Il nostro obiettivo in questi casi è in primo luogo, curare la malattia e migliorare la qualità della vita e, in secondo luogo, cercare di preservare la fertilità nei malati di cancro in modo che possano avere figli in seguito. Quest’ultimo può essere fatto in diversi modi.

Trattamento maschile

Nel caso degli uomini, è più semplice, poiché una volta rilevata la malattia, possiamo congelare campioni seminali, più sono e meglio è, prima che l’uomo riceva chemio-radioterapia o intervento chirurgico. Questi campioni congelati possono essere conservati per molti anni.

Trattamento femminile

Nelle donne abbiamo diverse opzioni. I risultati sono notevolmente migliorati negli ultimi tempi, quindi possiamo applicare diversi processi con l’obiettivo di preservare la fertilità:

  • Operare l’ovaio e “spostarlo” in modo che non riceva radioterapia.
  • Trattamento ormonale per far “dormire” l’ovaio.
  • Congelare gli ovociti, vetrificarli e conservarli per poterli fertilizzare in un futuro.
  • Vetrificare gli embrioni della coppia e trasferirli una volta curata la malattia.
  • Operare e congelare il tessuto ovarico per reimpiantarlo sulla donna dopo aver superato il trattamento antitumorale (vedere di più su: Congelamento del tessuto ovarico. Preservazione della fertilità nella paziente oncologica.

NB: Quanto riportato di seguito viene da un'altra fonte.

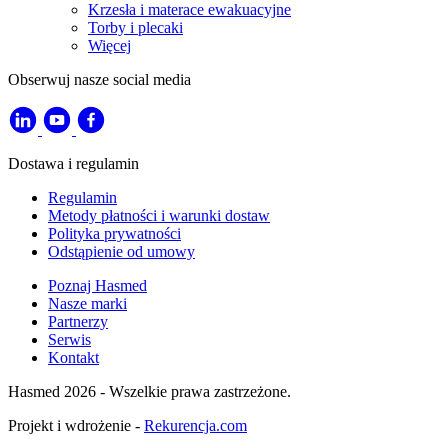
Krzesła i materace ewakuacyjne
Torby i plecaki
Więcej
Obserwuj nasze social media
Dostawa i regulamin
Regulamin
Metody płatności i warunki dostaw
Polityka prywatności
Odstąpienie od umowy
Poznaj Hasmed
Nasze marki
Partnerzy
Serwis
Kontakt
Hasmed 2026 - Wszelkie prawa zastrzeżone.
Projekt i wdrożenie -
Rekurencja.com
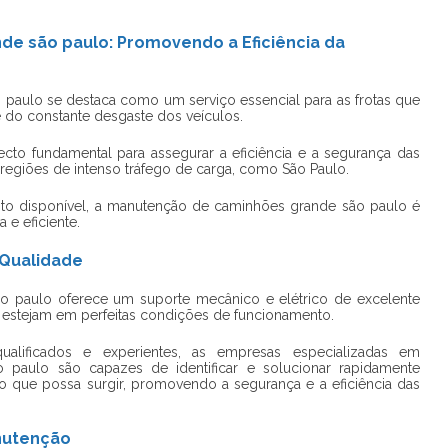
e são paulo: Promovendo a Eficiência da
 paulo
se destaca como um serviço essencial para as frotas que
e do constante desgaste dos veículos.
o fundamental para assegurar a eficiência e a segurança das
regiões de intenso tráfego de carga, como São Paulo.
to disponível, a
manutenção de caminhões grande são paulo
é
a e eficiente.
 Qualidade
o paulo
oferece um suporte mecânico e elétrico de excelente
estejam em perfeitas condições de funcionamento.
alificados e experientes, as empresas especializadas em
o paulo
são capazes de identificar e solucionar rapidamente
 que possa surgir, promovendo a segurança e a eficiência das
nutenção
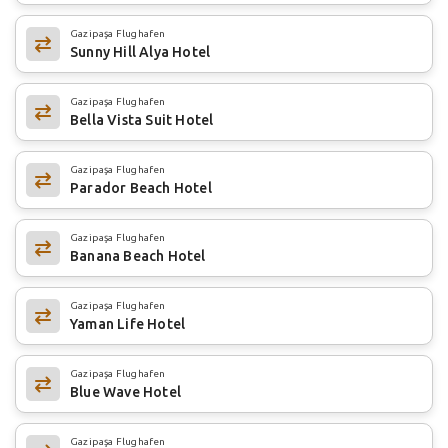
Gazipaşa Flughafen
Sunny Hill Alya Hotel
Gazipaşa Flughafen
Bella Vista Suit Hotel
Gazipaşa Flughafen
Parador Beach Hotel
Gazipaşa Flughafen
Banana Beach Hotel
Gazipaşa Flughafen
Yaman Life Hotel
Gazipaşa Flughafen
Blue Wave Hotel
Gazipaşa Flughafen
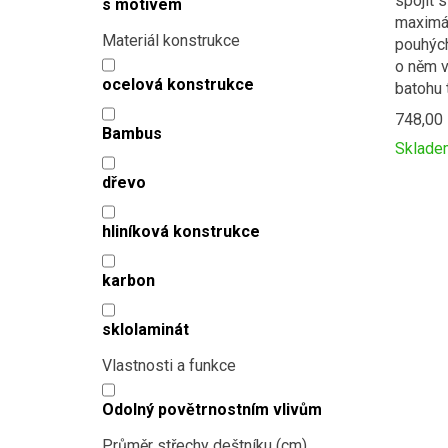
spojit s
s motivem
maximál
Materiál konstrukce
pouhých
o něm v
ocelová konstrukce
batohu 
748,00
Bambus
Sklade
Přidat
Produc
dřevo
k
is
porovná
added
hliníková konstrukce
to
compar
karbon
sklolaminát
Vlastnosti a funkce
Odolný povětrnostním vlivům
Průměr střechy deštníku (cm)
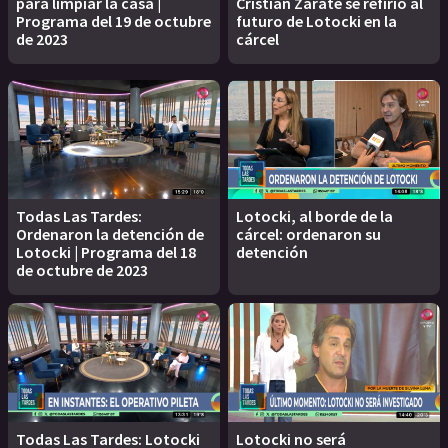
para limpiar la casa |
Cristian Zárate se refirió al
Programa del 19 de octubre
futuro de Lotocki en la
de 2023
cárcel
Todas Las Tardes:
Lotocki, al borde de la
Ordenaron la detención de
cárcel: ordenaron su
Lotocki | Programa del 18
detención
de octubre de 2023
Todas Las Tardes: Lotocki
Lotocki no será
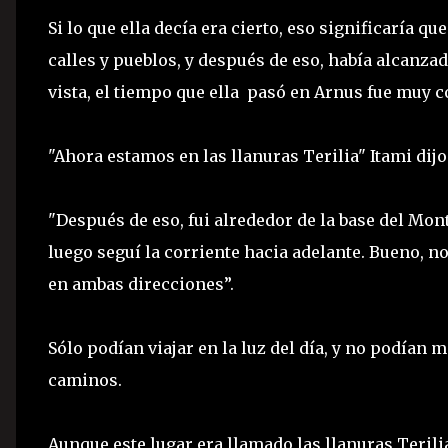
Si lo que ella decía era cierto, eso significaría q
calles y pueblos, y después de eso, había alcanz
vista, el tiempo que ella pasó en Arnus fue muy c
"Ahora estamos en las llanuras Terilia" Itami dij
"Después de eso, fui alrededor de la base del Mon
luego seguí la corriente hacia adelante. Bueno, no
en ambas direcciones”.
Sólo podían viajar en la luz del día, y no podían
caminos.
Aunque este lugar era llamado las llanuras Terilia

Lo specialista in Medicina della Riproduzione, insieme all’equipe di oncologia, ha il compito di coordinare e valutare quale tecnica utilizzare in ogni paziente, quali tempi tenere in considerazione, con quale maggiore o minore velocità agire, ecc. Ogni tecnica ha un’indicazione: bisogna tener conto, soprattutto, dell’età del paziente, del tipo di tumore e della sede e del tipo di chemioterapia che sta per ricevere.

Possiamo affermare che sia un uomo che una donna affetti da cancro ai genitali o che stanno per sottoporsi a chemio-radioterapia per un tumore in una qualsiasi parte, non dovrebbero più rimanere sterili. In caso contrario, hanno comunque una grande possibilità di essere curati e di avere una prole sana.

Programma gratuito dell’Instituto Bernabeu per congelare gli ovociti nelle pazienti oncologiche

Preservare la fertilità per i malati di cancro. Programma gratuito della Fondazione Bernabeu

All’Instituto Bernabeu sappiamo che oltre a fornire le migliori cure mediche, dobbiamo tenere conto dell’eccezionalità di questo tipo di situazione e che l’ultima cosa che dovrebbe riguardare il paziente che sta attraversando questa grave malattia è l’aspetto finanziario. Per questo motivo, attraverso la Fondazione Rafael Bernabeu è stato possibile assumersi l’intero costo dei trattamenti per preservare i propri ovociti, sia che si tratti di procedure tecniche che di assistenza medica da eseguire. In questo modo, le pazienti malte di cancro non dovrebbero preoccuparsi di nient’altro che superare con successo la loro malattia.

I suoi ovociti saranno custoditi fino al momento in cui deciderà di prendere in considerazione l’idea di diventare madre dopo aver superato la malattia.